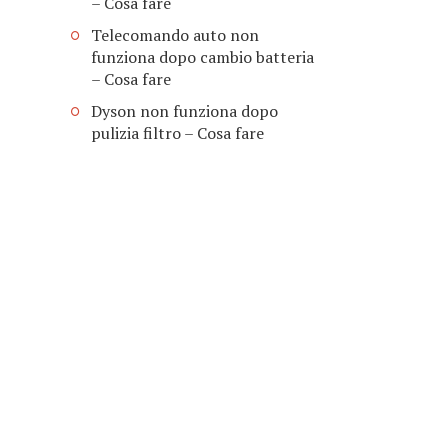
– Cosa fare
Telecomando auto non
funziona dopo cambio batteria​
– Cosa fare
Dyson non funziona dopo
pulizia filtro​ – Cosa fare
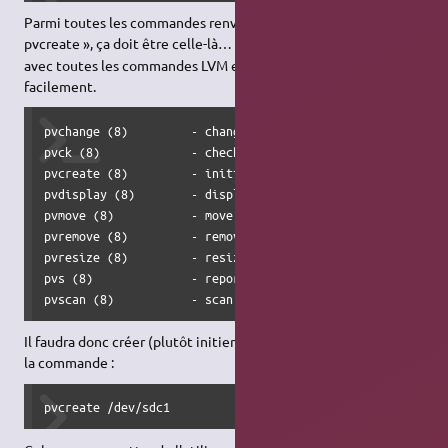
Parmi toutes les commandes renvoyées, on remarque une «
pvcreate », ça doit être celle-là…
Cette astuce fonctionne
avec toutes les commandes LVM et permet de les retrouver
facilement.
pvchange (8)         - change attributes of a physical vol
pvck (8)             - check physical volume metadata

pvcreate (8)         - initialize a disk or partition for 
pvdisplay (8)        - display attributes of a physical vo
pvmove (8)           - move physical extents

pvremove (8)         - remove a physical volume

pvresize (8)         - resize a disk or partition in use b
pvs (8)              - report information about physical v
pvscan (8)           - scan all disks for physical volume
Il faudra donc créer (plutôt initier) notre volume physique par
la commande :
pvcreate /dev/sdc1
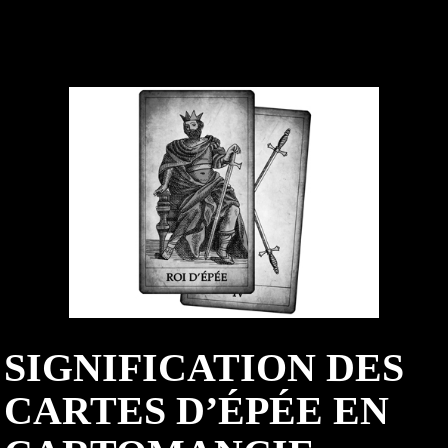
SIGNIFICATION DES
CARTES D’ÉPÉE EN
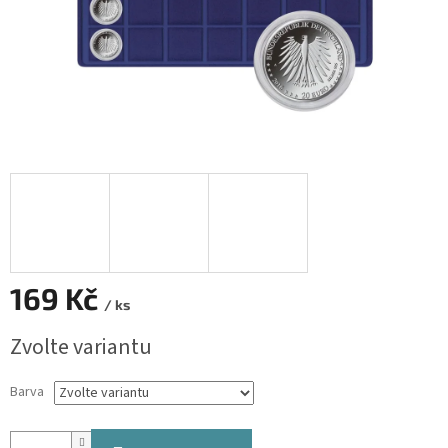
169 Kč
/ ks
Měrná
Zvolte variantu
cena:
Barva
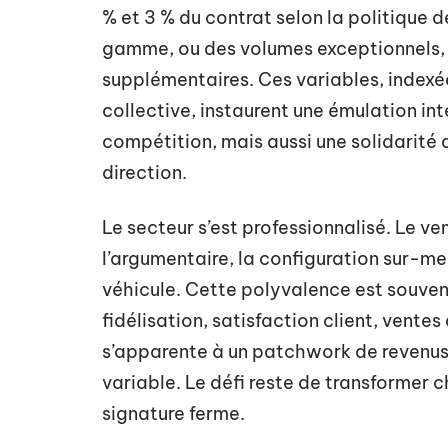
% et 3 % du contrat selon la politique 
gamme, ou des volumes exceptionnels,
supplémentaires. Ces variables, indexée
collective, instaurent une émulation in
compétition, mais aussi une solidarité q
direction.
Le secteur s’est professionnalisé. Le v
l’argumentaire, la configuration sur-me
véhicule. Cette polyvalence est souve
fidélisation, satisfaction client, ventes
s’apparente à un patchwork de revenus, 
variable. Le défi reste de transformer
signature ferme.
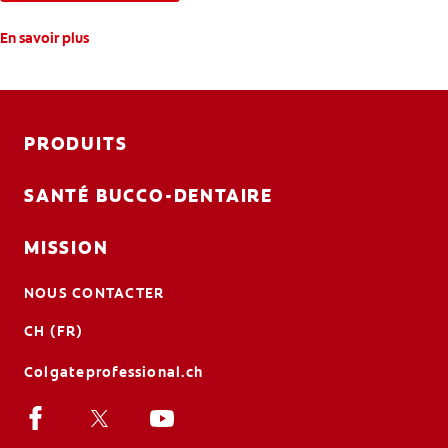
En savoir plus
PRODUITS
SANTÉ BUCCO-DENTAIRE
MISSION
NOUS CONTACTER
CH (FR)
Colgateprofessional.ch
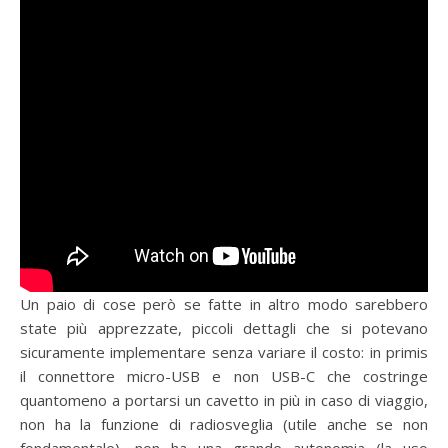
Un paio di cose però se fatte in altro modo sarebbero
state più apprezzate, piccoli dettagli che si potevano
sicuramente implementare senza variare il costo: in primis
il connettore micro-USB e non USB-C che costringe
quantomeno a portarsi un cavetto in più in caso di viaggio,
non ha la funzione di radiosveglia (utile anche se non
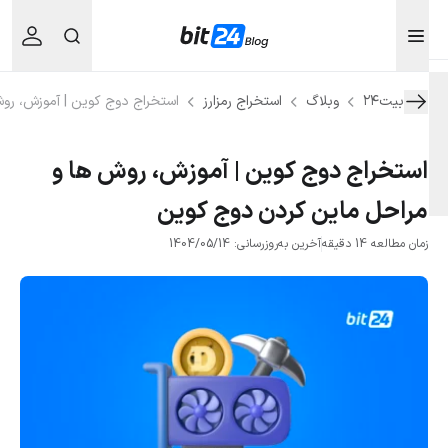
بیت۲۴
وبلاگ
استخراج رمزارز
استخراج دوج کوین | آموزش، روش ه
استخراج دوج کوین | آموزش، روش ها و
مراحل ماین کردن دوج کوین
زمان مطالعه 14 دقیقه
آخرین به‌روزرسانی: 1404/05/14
++++++
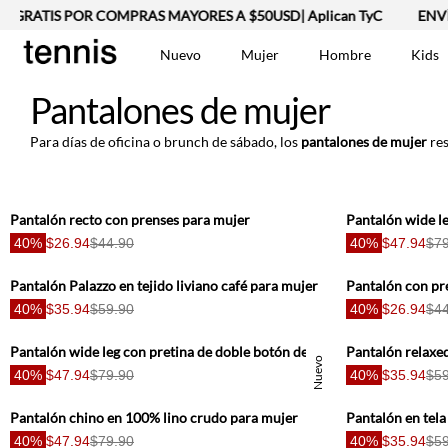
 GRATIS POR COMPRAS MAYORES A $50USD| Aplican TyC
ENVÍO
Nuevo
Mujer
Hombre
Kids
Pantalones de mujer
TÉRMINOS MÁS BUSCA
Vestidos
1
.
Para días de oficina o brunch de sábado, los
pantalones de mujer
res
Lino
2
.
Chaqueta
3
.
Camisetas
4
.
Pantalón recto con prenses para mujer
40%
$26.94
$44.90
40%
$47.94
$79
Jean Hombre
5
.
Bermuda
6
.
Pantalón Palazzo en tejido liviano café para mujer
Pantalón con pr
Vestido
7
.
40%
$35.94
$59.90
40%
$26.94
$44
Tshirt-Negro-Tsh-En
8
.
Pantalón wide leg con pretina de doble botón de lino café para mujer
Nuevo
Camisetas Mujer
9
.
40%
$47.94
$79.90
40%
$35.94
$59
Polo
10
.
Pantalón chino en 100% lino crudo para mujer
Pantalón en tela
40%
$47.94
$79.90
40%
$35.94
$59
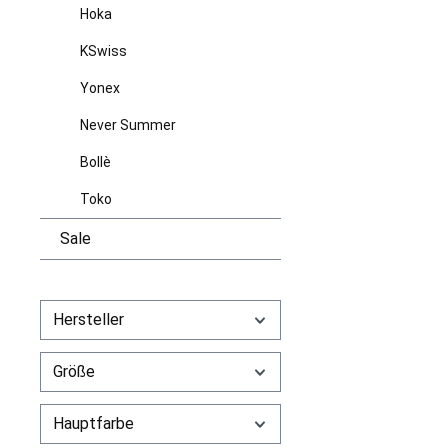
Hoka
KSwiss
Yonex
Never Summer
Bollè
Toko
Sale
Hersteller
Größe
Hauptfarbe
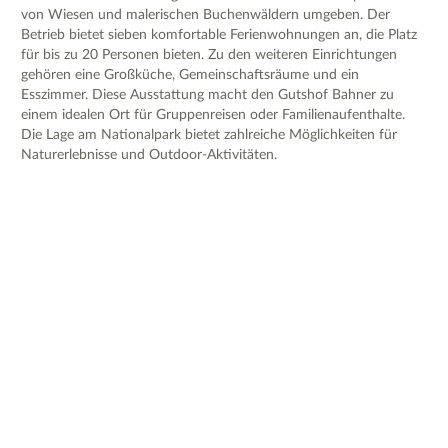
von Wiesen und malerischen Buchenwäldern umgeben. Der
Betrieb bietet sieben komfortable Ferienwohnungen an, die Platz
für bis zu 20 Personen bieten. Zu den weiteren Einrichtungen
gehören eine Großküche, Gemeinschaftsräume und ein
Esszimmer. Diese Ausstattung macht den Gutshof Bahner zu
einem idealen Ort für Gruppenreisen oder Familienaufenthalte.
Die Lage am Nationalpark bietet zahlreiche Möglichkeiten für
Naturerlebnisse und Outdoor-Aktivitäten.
++++++
• EXERCISE AIM
Copy out every line from the material above in which the word "Pantalón" appears.

• ANSWER FOR THIS EXERCISE
Pantalón recto con prenses para mujer
Pantalón Palazzo en tejido liviano café para mujer
Pantalón con pr
Pantalón wide leg con pretina de doble botón de lino café para mujer
Pantalón chino en 100% lino crudo para mujer
Pantalón en tela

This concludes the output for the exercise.